**WORK TO COMPLETE:** Apart from the pictures, every entry should be reproduced exactly.

Records excerpted from a collection
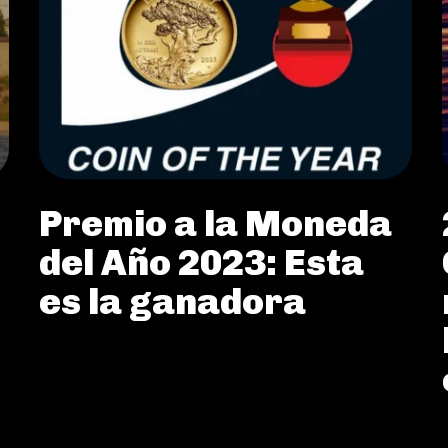
Premio a la Moneda
del Año 2023: Esta
es la ganadora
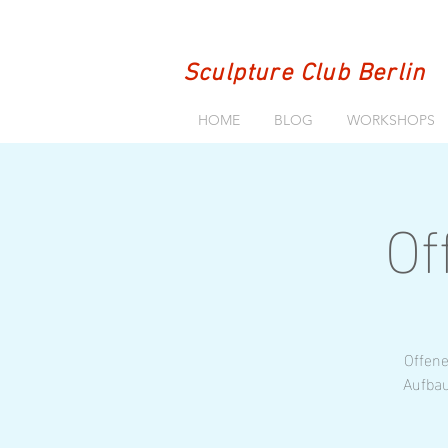
Sculpture Club Berlin
HOME
BLOG
WORKSHOPS
Of
Offene
Aufbau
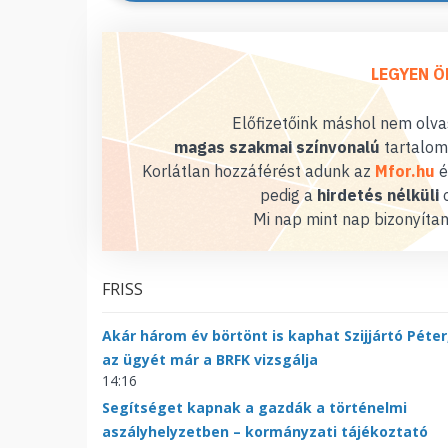
LEGYEN Ö
Előfizetőink máshol nem olvas
magas szakmai színvonalú
tartalom
Korlátlan hozzáférést adunk az
Mfor.hu
é
pedig a
hirdetés nélküli
o
Mi nap mint nap bizonyítan
FRISS
Akár három év börtönt is kaphat Szijjártó Péter
az ügyét már a BRFK vizsgálja
14:16
Segítséget kapnak a gazdák a történelmi
aszályhelyzetben – kormányzati tájékoztató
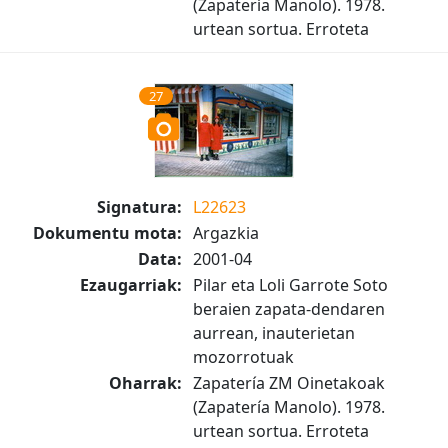
(Zapatería Manolo). 1978.
urtean sortua. Erroteta
27
Signatura:
L22623
Dokumentu mota:
Argazkia
Data:
2001-04
Ezaugarriak:
Pilar eta Loli Garrote Soto
beraien zapata-dendaren
aurrean, inauterietan
mozorrotuak
Oharrak:
Zapatería ZM Oinetakoak
(Zapatería Manolo). 1978.
urtean sortua. Erroteta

**COMPLETED TASK:**
Premio a la Moneda
del Año 2023: Esta
es la ganadora
Sculpture Club Berlin
HOME
BLOG
WORKSHOPS
Of
Offene
Aufbau
LEGYEN Ö
Előfizetőink máshol nem olvas
magas szakmai színvonalú
tartalom
Korlátlan hozzáférést adunk az
Mfor.hu
é
pedig a
hirdetés nélküli
o
Mi nap mint nap bizonyítan
FRISS
Akár három év börtönt is kaphat Szijjártó Péter
az ügyét már a BRFK vizsgálja
14:16
Segítséget kapnak a gazdák a történelmi
aszályhelyzetben – kormányzati tájékoztató
(Zapatería Manolo). 1978.
urtean sortua. Erroteta
27
Signatura:
L22623
Dokumentu mota:
Argazkia
Data:
2001-04
Ezaugarriak:
Pilar eta Loli Garrote Soto
beraien zapata-dendaren
aurrean, inauterietan
mozorrotuak
Oharrak:
Zapatería ZM Oinetakoak
(Zapatería Manolo). 1978.
urtean sortua. Erroteta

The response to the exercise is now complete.